Whistle Bright Magic: A Nutfolk Tale, by Barb Bentler Ullman (2010, Katherine Tegen Books, middle grade, 224 pages).
After Zelly's grandmother dies, she and her mother stay on in the small country town of Plunket, where she had lived, to keep the family bookstore going. For her mother, this is only a temporary break from real life in the city, but for Zelly, it's a chance to relax into life in more friendly school. And it's a chance to find out more about her absent father--this is the place where he and her mother met and fell in love, back when they were young themselves.
The woods outside the town (at least, the remnants that haven't been chopped down to make room for housing developments) hold their own secrets. Magical secrets--Nutfold Wood is home to a fairy town fallen on hard times. Zelly can see the fairies, and one, in particular, a handsome fairy boy nicknamed Whistle Bright, becomes her friend. Their friendship leads to wishes coming true...in Zelly's case, staying in Plunket and finding her lost father, and, for Whistle Bright, new hope for his community.
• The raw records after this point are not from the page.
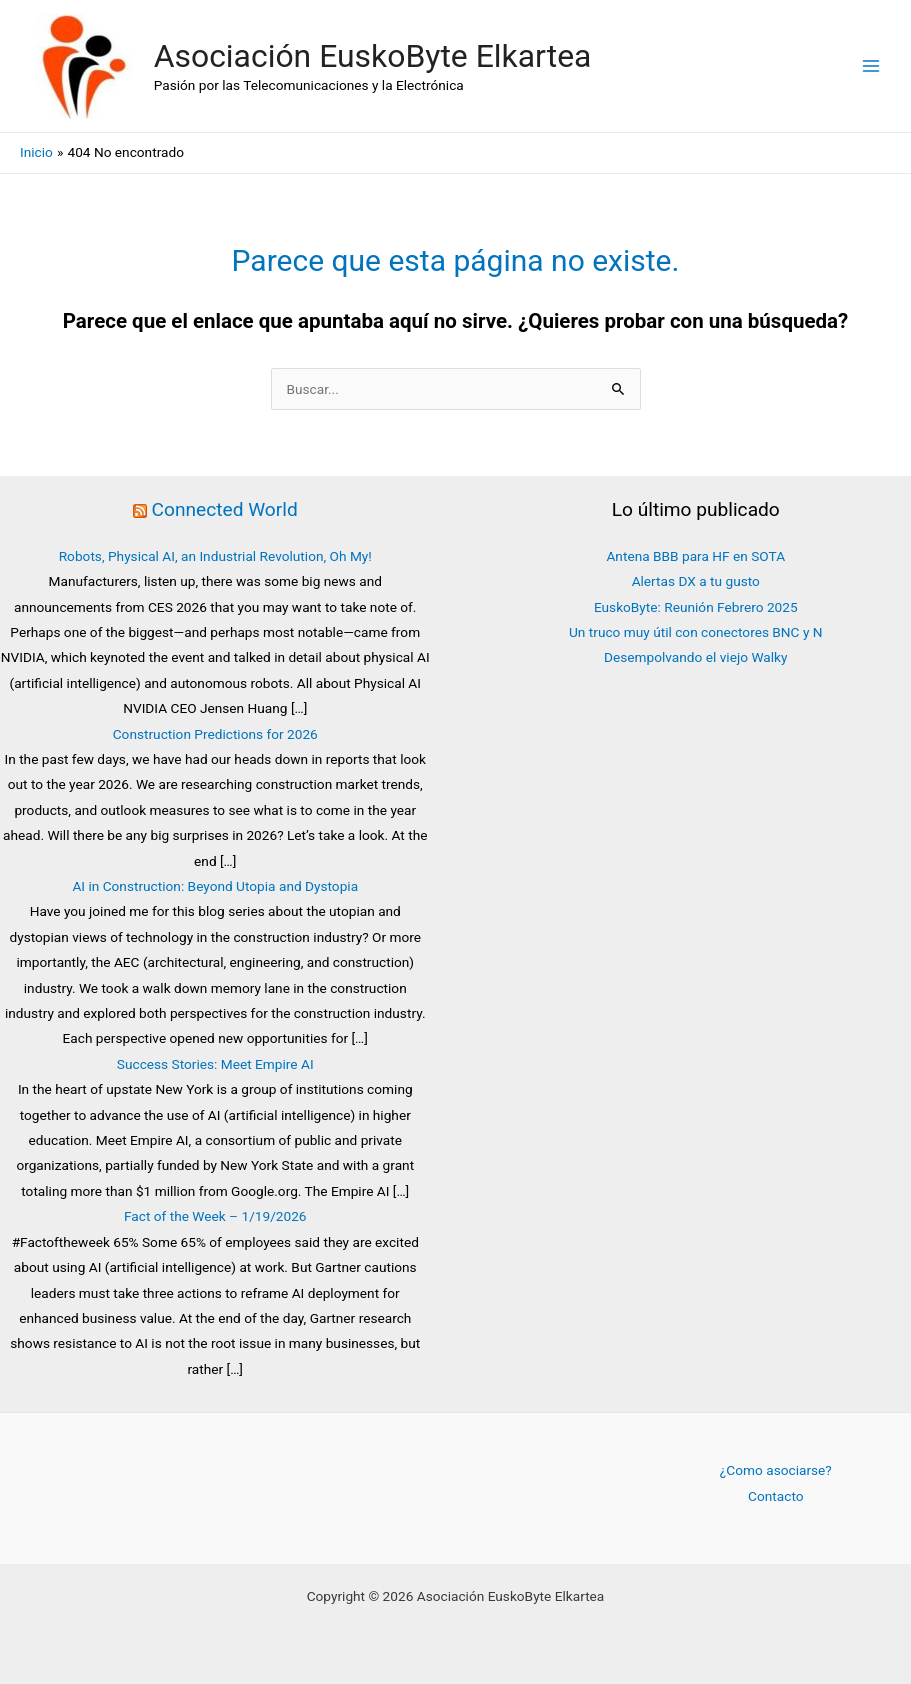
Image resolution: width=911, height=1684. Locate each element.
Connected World (225, 509)
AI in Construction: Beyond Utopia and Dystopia (215, 886)
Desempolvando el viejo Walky (695, 657)
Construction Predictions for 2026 (215, 734)
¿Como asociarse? (776, 1470)
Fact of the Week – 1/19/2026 (215, 1216)
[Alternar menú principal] (871, 66)
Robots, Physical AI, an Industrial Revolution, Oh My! (215, 556)
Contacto (775, 1496)
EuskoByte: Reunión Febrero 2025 (696, 607)
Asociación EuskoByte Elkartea (373, 56)
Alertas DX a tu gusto (696, 581)
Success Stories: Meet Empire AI (215, 1064)
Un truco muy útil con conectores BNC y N (696, 632)
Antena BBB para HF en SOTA (695, 556)
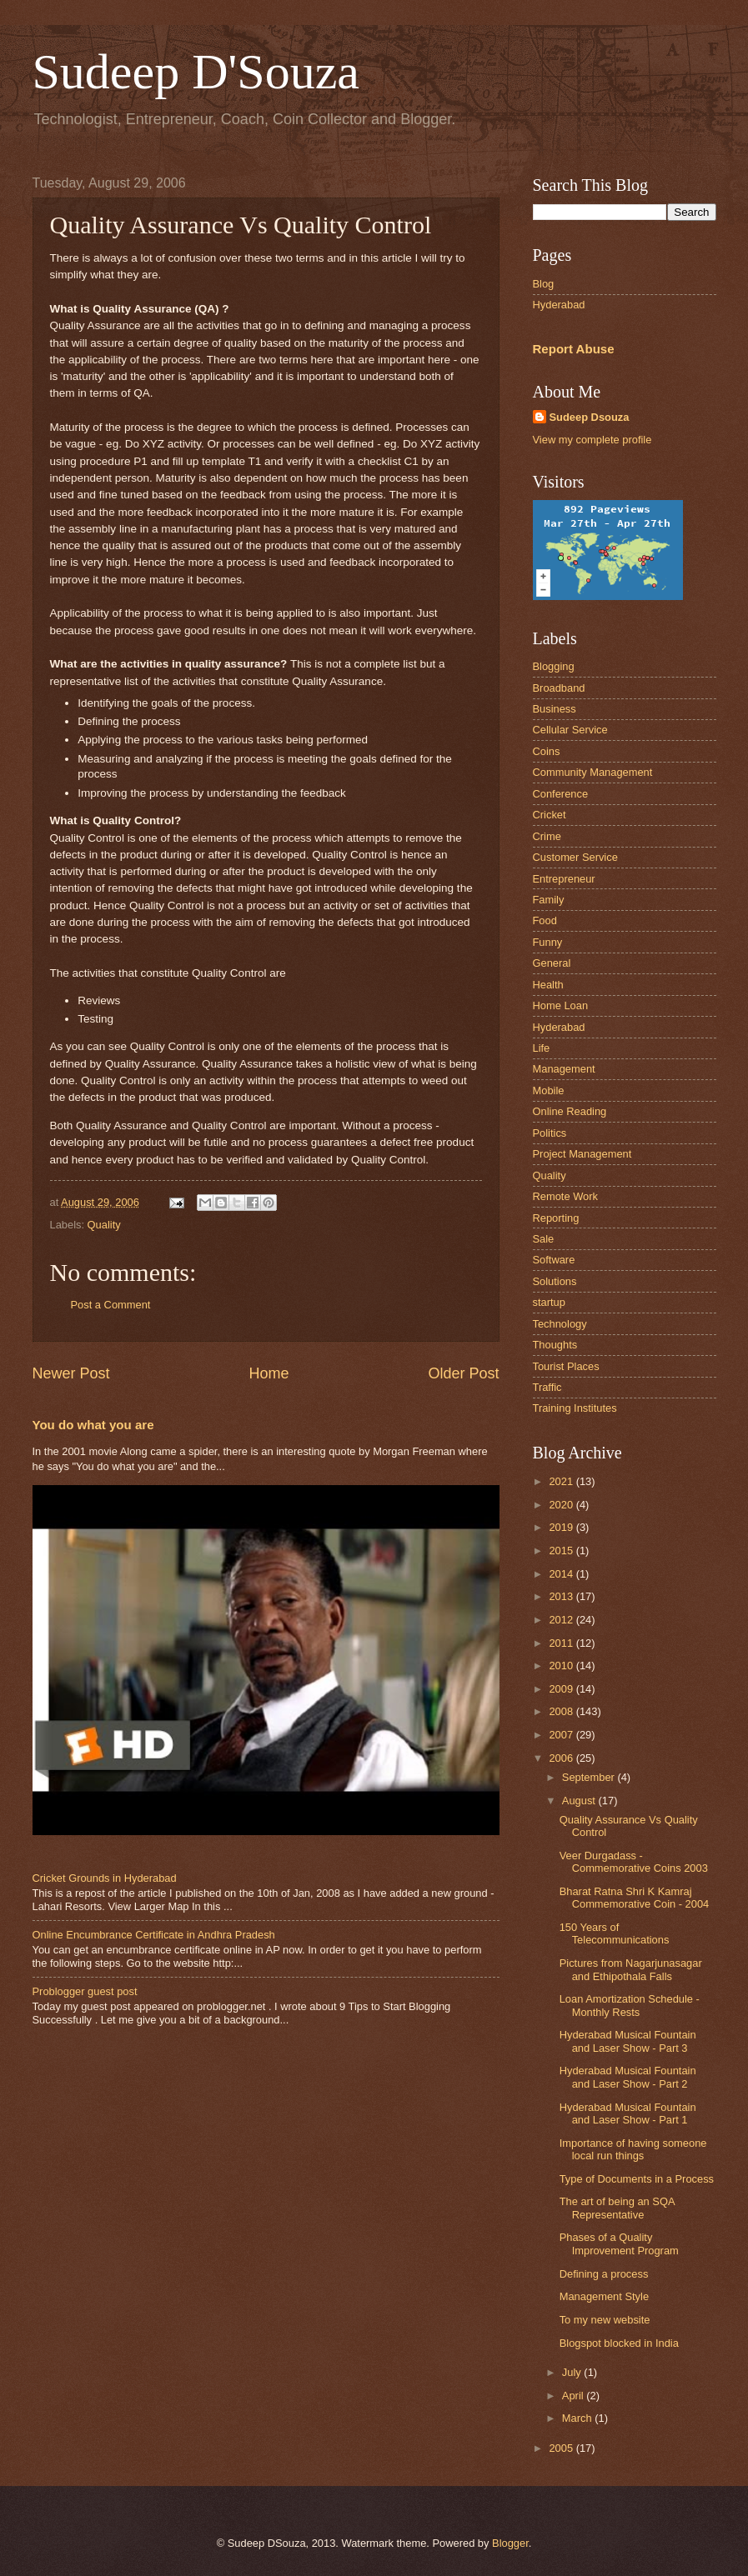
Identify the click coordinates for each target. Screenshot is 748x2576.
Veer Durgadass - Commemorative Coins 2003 (634, 1861)
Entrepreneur (564, 879)
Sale (544, 1239)
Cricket (549, 814)
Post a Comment (111, 1304)
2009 (562, 1689)
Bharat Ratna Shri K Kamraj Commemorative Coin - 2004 (635, 1897)
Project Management (582, 1154)
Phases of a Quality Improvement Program (619, 2243)
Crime (547, 836)
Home (268, 1373)
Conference (561, 794)
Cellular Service (570, 729)
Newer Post (71, 1373)
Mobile (549, 1090)
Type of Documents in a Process (637, 2179)
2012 (562, 1619)
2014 (562, 1574)
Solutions (555, 1281)
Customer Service (575, 857)
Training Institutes (575, 1408)
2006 (562, 1758)
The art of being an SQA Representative (617, 2207)
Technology (560, 1324)
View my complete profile (592, 439)
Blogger (510, 2543)
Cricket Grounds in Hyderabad (105, 1878)
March (578, 2418)
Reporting (556, 1218)
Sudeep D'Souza (196, 71)
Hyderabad (559, 304)
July (573, 2372)
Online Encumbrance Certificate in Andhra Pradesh (154, 1934)
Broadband (559, 688)
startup (549, 1302)
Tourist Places (566, 1366)
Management (564, 1069)
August (580, 1800)
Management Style (604, 2296)
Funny (548, 942)
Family (549, 899)
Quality (104, 1224)
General (552, 963)
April (574, 2395)
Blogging (554, 666)
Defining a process (604, 2274)
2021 (562, 1481)
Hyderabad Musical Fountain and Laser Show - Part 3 (628, 2040)
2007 (562, 1734)
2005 (562, 2448)
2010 (562, 1665)
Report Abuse (574, 349)
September (590, 1777)
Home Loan (561, 1005)
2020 (562, 1504)
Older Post (463, 1373)
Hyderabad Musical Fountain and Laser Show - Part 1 (628, 2113)
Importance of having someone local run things (633, 2149)
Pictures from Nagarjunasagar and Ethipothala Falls (631, 1969)
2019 (562, 1527)
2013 (562, 1596)
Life (541, 1048)
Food (545, 920)
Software (554, 1259)
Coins (546, 751)
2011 (562, 1643)
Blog (544, 284)
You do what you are (93, 1425)
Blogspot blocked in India (619, 2343)
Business (554, 709)
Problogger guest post (85, 1991)
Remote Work (565, 1196)
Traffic (547, 1387)
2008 (562, 1711)
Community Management (593, 772)
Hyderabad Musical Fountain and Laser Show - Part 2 (628, 2076)
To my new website (605, 2319)
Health (548, 984)
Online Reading (570, 1111)
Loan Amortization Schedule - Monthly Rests (630, 2005)
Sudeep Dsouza (590, 417)
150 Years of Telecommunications (615, 1933)
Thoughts (555, 1344)
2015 (562, 1550)
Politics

Don't be put off by the cover and title (which suggest to me a cute little story of rainbowy-ness). What this is, instead, is a very interesting and satisfying story of real world and fairy world problems intersecting. Just so that those expecting grand adventure aren't disappointed, I want to quickly reiterate the main plot points: Zelly goes to a new school and makes friends. She discovers that there are fairies; she becomes friends with one. Her mother, who knew the fairies herself back when she was a girl, has forgotten about them, and wants to go back to the city. Her father, at the instigation of her mother, left when she was young (addiction issues); she wonders about him. A piece of woods is threatened by development, but is saved when it's bought by a man who turns out to be a talented artist (no surprise, really, about who he is...). The woods came with an old house--it gets fixed up.
It might not sound like all that much, story-wise, but I found it rather refreshing to read a magical story that wasn't about Good vs Evil on a Grand Scale, with concomitant violence, Artifacts of Power, etc. There wasn't any Evil at all, in fact, except for a bit of human greed. I enjoyed it lots! (although I do like a nice bit of Good vs Evil now and then...)
The relationship between Zelly and her two new human best friends, Frederick and Lupine, is, in particular, very pleasantly developed and not without bits of humour. Frederick and Lupine can see the fairies just enough to believe, and so become Zelly's companions in the discovery of the secrets of Nutfolk Wood. Whistle Bright, on the other hand, never quite transcended fairy-ness to become a character I cared that much about, but I had absolutely no objections to his story.
In short, a very nice book indeed for the reader looking for a story that blends fairy magic with the (mild) problems of real life, one I'd especially recommend to young fans of fantasy who don't like being scared. I liked it lots, but then, I'm a sucker for the old house gets fixed up sub-plot, and for stories with happy endings....
This is the second book about these fairies--the first (The Fairies of Nutfolk Wood), which I haven't read, is the story of Zelly's mother when she was a girl. It isn't at all necessary to have read that one first.
Added bonus, for those looking for multiracial characters in fantasy--Frederick's mother is African American; he's not described in terms of skin color or ethnicity, but unless he's adopted (and there's no reason to think he is), he's a bona fide kid of color.